*EXERCISE DESCRIPTION*
Whenever a line in the data contains "button", show that line.

*INFORMATION PROVIDED*
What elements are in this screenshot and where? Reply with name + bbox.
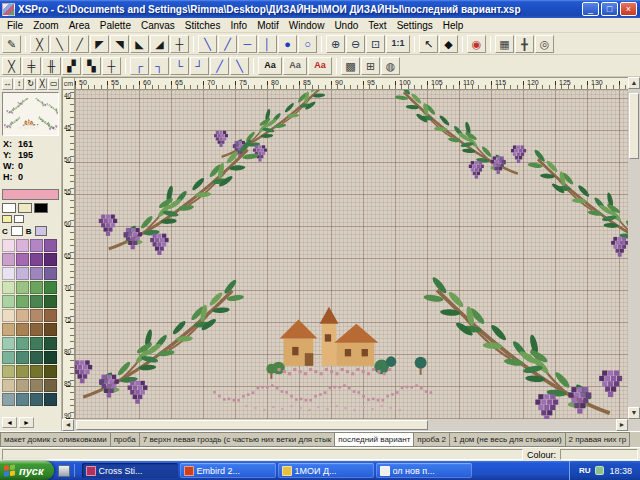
french-knot-tool[interactable]: ● bbox=[278, 35, 297, 53]
sheet-tab-2[interactable]: проба bbox=[111, 432, 140, 447]
palette-quick-swatch[interactable] bbox=[18, 203, 32, 213]
stitch-variant-cross-tool[interactable]: ╳ bbox=[2, 57, 21, 75]
quick-launch-icon[interactable] bbox=[58, 465, 70, 477]
quarter-stitch-bl-tool[interactable]: ◣ bbox=[130, 35, 149, 53]
sheet-tab-6[interactable]: 1 дом (не весь для стыковки) bbox=[450, 432, 566, 447]
start-button[interactable]: пуск bbox=[0, 461, 54, 480]
backstitch-corner-bl-tool[interactable]: └ bbox=[170, 57, 189, 75]
language-indicator[interactable]: RU bbox=[579, 466, 591, 475]
menu-window[interactable]: Window bbox=[284, 20, 330, 31]
info-tool[interactable]: ◍ bbox=[381, 57, 400, 75]
palette-swatch[interactable] bbox=[2, 379, 15, 392]
palette-swatch[interactable] bbox=[30, 365, 43, 378]
text-tool-small[interactable]: Aa bbox=[283, 57, 307, 75]
taskbar-button-1[interactable]: Cross Sti... bbox=[82, 463, 178, 478]
menu-motif[interactable]: Motif bbox=[252, 20, 284, 31]
palette-swatch[interactable] bbox=[2, 281, 15, 294]
palette-swatch[interactable] bbox=[44, 239, 57, 252]
palette-swatch[interactable] bbox=[30, 379, 43, 392]
palette-swatch[interactable] bbox=[16, 323, 29, 336]
palette-scroll-left-icon[interactable]: ◄ bbox=[2, 417, 17, 428]
backstitch-diag2-tool[interactable]: ╲ bbox=[230, 57, 249, 75]
quarter-stitch-br-tool[interactable]: ◢ bbox=[150, 35, 169, 53]
colour-wheel-tool[interactable]: ◉ bbox=[467, 35, 486, 53]
palette-quick-swatch[interactable] bbox=[2, 203, 16, 213]
palette-swatch[interactable] bbox=[16, 253, 29, 266]
stitch-variant-double-tool[interactable]: ╫ bbox=[42, 57, 61, 75]
menu-file[interactable]: File bbox=[2, 20, 28, 31]
sheet-tab-5[interactable]: проба 2 bbox=[414, 432, 450, 447]
palette-swatch[interactable] bbox=[2, 351, 15, 364]
menu-info[interactable]: Info bbox=[225, 20, 252, 31]
palette-quick-swatch[interactable] bbox=[34, 203, 48, 213]
zoom-in-tool[interactable]: ⊕ bbox=[326, 35, 345, 53]
palette-swatch[interactable] bbox=[44, 351, 57, 364]
backstitch-back-tool[interactable]: ╲ bbox=[198, 35, 217, 53]
palette-swatch[interactable] bbox=[16, 239, 29, 252]
half-stitch-forward-tool[interactable]: ╱ bbox=[70, 35, 89, 53]
palette-swatch[interactable] bbox=[16, 281, 29, 294]
sheet-tab-7[interactable]: 2 правая них гр bbox=[566, 432, 631, 447]
scroll-up-icon[interactable]: ▲ bbox=[628, 77, 640, 89]
rotate-tool[interactable]: ↻ bbox=[25, 78, 36, 90]
center-view-tool[interactable]: ╋ bbox=[515, 35, 534, 53]
palette-swatch[interactable] bbox=[16, 379, 29, 392]
stitch-variant-plus-tool[interactable]: ┼ bbox=[102, 57, 121, 75]
delete-selection-tool[interactable]: ╳ bbox=[37, 78, 48, 90]
palette-swatch[interactable] bbox=[2, 323, 15, 336]
maximize-button[interactable]: □ bbox=[601, 2, 618, 16]
palette-swatch[interactable] bbox=[2, 393, 15, 406]
backstitch-horizontal-tool[interactable]: ─ bbox=[238, 35, 257, 53]
palette-swatch[interactable] bbox=[44, 295, 57, 308]
close-button[interactable]: × bbox=[620, 2, 637, 16]
fill-tool[interactable]: ◆ bbox=[439, 35, 458, 53]
palette-swatch[interactable] bbox=[30, 253, 43, 266]
backstitch-corner-tl-tool[interactable]: ┌ bbox=[130, 57, 149, 75]
stitch-variant-rice-tool[interactable]: ▞ bbox=[62, 57, 81, 75]
sheet-tab-1[interactable]: макет домик с оливковками bbox=[0, 432, 111, 447]
palette-swatch[interactable] bbox=[16, 295, 29, 308]
backstitch-diag-tool[interactable]: ╱ bbox=[210, 57, 229, 75]
scroll-left-icon[interactable]: ◄ bbox=[62, 419, 74, 431]
palette-swatch[interactable] bbox=[16, 267, 29, 280]
palette-swatch[interactable] bbox=[44, 267, 57, 280]
palette-swatch[interactable] bbox=[30, 323, 43, 336]
backstitch-vertical-tool[interactable]: │ bbox=[258, 35, 277, 53]
selected-color-swatch[interactable] bbox=[2, 189, 59, 200]
flip-vertical-tool[interactable]: ↕ bbox=[14, 78, 25, 90]
stitch-variant-upright-tool[interactable]: ╪ bbox=[22, 57, 41, 75]
design-canvas[interactable] bbox=[75, 90, 628, 419]
vertical-scroll-track[interactable] bbox=[628, 89, 640, 407]
full-cross-stitch-tool[interactable]: ╳ bbox=[30, 35, 49, 53]
tray-app-icon[interactable] bbox=[595, 466, 604, 475]
petite-stitch-tool[interactable]: ┼ bbox=[170, 35, 189, 53]
palette-swatch[interactable] bbox=[44, 379, 57, 392]
sheet-tab-4[interactable]: последний вариант bbox=[335, 432, 414, 447]
palette-scroll-right-icon[interactable]: ► bbox=[19, 417, 34, 428]
text-tool-red[interactable]: Aa bbox=[308, 57, 332, 75]
palette-swatch[interactable] bbox=[2, 253, 15, 266]
blend-swatch-c[interactable] bbox=[11, 226, 23, 236]
bead-tool[interactable]: ○ bbox=[298, 35, 317, 53]
palette-swatch[interactable] bbox=[30, 393, 43, 406]
palette-swatch[interactable] bbox=[30, 351, 43, 364]
palette-swatch[interactable] bbox=[16, 309, 29, 322]
flip-horizontal-tool[interactable]: ↔ bbox=[2, 78, 13, 90]
clock[interactable]: 18:38 bbox=[609, 466, 632, 476]
menu-zoom[interactable]: Zoom bbox=[28, 20, 64, 31]
scroll-down-icon[interactable]: ▼ bbox=[628, 407, 640, 419]
palette-swatch[interactable] bbox=[16, 337, 29, 350]
select-arrow-tool[interactable]: ↖ bbox=[419, 35, 438, 53]
pattern-library-tool[interactable]: ▩ bbox=[341, 57, 360, 75]
palette-swatch[interactable] bbox=[44, 309, 57, 322]
palette-swatch[interactable] bbox=[44, 253, 57, 266]
menu-help[interactable]: Help bbox=[438, 20, 469, 31]
backstitch-forward-tool[interactable]: ╱ bbox=[218, 35, 237, 53]
taskbar-button-3[interactable]: 1МОИ Д... bbox=[278, 463, 374, 478]
grid-toggle-tool[interactable]: ▦ bbox=[495, 35, 514, 53]
palette-swatch[interactable] bbox=[30, 337, 43, 350]
taskbar-button-4[interactable]: ол нов п... bbox=[376, 463, 472, 478]
minimize-button[interactable]: _ bbox=[582, 2, 599, 16]
palette-swatch[interactable] bbox=[44, 323, 57, 336]
vertical-scroll-thumb[interactable] bbox=[629, 93, 639, 159]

*ANSWER BOX*
start-button[interactable]: пуск bbox=[0, 461, 54, 480]
taskbar-button-1[interactable]: Cross Sti... bbox=[82, 463, 178, 478]
maximize-button[interactable]: □ bbox=[601, 2, 618, 16]
close-button[interactable]: × bbox=[620, 2, 637, 16]
taskbar-button-3[interactable]: 1МОИ Д... bbox=[278, 463, 374, 478]
taskbar-button-4[interactable]: ол нов п... bbox=[376, 463, 472, 478]
minimize-button[interactable]: _ bbox=[582, 2, 599, 16]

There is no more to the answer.